Data for analysis START
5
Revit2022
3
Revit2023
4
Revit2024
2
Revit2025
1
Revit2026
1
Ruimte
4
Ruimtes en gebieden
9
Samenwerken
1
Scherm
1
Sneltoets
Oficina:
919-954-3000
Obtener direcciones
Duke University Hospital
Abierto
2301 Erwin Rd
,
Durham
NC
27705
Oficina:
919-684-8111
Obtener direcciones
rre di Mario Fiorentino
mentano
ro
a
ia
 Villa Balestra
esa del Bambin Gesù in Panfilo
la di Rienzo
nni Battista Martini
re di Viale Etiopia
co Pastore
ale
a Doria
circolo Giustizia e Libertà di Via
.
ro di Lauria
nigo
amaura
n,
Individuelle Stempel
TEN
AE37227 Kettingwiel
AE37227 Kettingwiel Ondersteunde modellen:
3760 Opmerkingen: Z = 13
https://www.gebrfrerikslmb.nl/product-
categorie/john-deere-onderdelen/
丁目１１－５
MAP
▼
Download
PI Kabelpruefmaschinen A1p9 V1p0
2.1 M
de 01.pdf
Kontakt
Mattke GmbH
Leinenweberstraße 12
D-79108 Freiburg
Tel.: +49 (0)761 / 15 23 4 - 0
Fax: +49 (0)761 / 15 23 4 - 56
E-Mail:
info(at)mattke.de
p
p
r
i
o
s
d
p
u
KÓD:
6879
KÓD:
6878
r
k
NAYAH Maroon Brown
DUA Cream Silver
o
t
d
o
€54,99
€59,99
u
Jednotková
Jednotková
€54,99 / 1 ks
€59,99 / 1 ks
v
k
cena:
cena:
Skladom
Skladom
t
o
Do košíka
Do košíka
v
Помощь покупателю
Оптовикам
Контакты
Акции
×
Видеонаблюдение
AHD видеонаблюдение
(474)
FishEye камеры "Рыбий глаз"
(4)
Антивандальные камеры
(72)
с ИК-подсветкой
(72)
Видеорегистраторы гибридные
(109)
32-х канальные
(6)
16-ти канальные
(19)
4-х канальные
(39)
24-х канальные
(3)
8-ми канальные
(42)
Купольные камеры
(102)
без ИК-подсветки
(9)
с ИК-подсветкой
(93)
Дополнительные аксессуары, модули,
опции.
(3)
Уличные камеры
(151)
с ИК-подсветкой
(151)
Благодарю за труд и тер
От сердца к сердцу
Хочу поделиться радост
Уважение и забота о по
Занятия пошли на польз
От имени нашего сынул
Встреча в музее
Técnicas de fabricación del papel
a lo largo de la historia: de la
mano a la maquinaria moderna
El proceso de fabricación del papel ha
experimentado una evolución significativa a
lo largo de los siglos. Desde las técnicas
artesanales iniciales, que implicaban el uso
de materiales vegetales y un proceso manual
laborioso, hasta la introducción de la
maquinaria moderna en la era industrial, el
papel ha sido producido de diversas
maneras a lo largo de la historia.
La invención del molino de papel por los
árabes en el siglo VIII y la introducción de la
Data for analysis END
What you will do >> Extract the full listing above without alteration.

Reply >>
5
Revit2022
3
Revit2023
4
Revit2024
2
Revit2025
1
Revit2026
1
Ruimte
4
Ruimtes en gebieden
9
Samenwerken
1
Scherm
1
Sneltoets
Oficina:
919-954-3000
Obtener direcciones
Duke University Hospital
Abierto
2301 Erwin Rd
,
Durham
NC
27705
Oficina:
919-684-8111
Obtener direcciones
rre di Mario Fiorentino
mentano
ro
a
ia
 Villa Balestra
esa del Bambin Gesù in Panfilo
la di Rienzo
nni Battista Martini
re di Viale Etiopia
co Pastore
ale
a Doria
circolo Giustizia e Libertà di Via
.
ro di Lauria
nigo
amaura
n,
Individuelle Stempel
TEN
AE37227 Kettingwiel
AE37227 Kettingwiel Ondersteunde modellen:
3760 Opmerkingen: Z = 13
https://www.gebrfrerikslmb.nl/product-
categorie/john-deere-onderdelen/
丁目１１－５
MAP
▼
Download
PI Kabelpruefmaschinen A1p9 V1p0
2.1 M
de 01.pdf
Kontakt
Mattke GmbH
Leinenweberstraße 12
D-79108 Freiburg
Tel.: +49 (0)761 / 15 23 4 - 0
Fax: +49 (0)761 / 15 23 4 - 56
E-Mail:
info(at)mattke.de
p
p
r
i
o
s
d
p
u
KÓD:
6879
KÓD:
6878
r
k
NAYAH Maroon Brown
DUA Cream Silver
o
t
d
o
€54,99
€59,99
u
Jednotková
Jednotková
€54,99 / 1 ks
€59,99 / 1 ks
v
k
cena:
cena:
Skladom
Skladom
t
o
Do košíka
Do košíka
v
Помощь покупателю
Оптовикам
Контакты
Акции
×
Видеонаблюдение
AHD видеонаблюдение
(474)
FishEye камеры "Рыбий глаз"
(4)
Антивандальные камеры
(72)
с ИК-подсветкой
(72)
Видеорегистраторы гибридные
(109)
32-х канальные
(6)
16-ти канальные
(19)
4-х канальные
(39)
24-х канальные
(3)
8-ми канальные
(42)
Купольные камеры
(102)
без ИК-подсветки
(9)
с ИК-подсветкой
(93)
Дополнительные аксессуары, модули,
опции.
(3)
Уличные камеры
(151)
с ИК-подсветкой
(151)
Благодарю за труд и тер
От сердца к сердцу
Хочу поделиться радост
Уважение и забота о по
Занятия пошли на польз
От имени нашего сынул
Встреча в музее
Técnicas de fabricación del papel
a lo largo de la historia: de la
mano a la maquinaria moderna
El proceso de fabricación del papel ha
experimentado una evolución significativa a
lo largo de los siglos. Desde las técnicas
artesanales iniciales, que implicaban el uso
de materiales vegetales y un proceso manual
laborioso, hasta la introducción de la
maquinaria moderna en la era industrial, el
papel ha sido producido de diversas
maneras a lo largo de la historia.
La invención del molino de papel por los
árabes en el siglo VIII y la introducción de la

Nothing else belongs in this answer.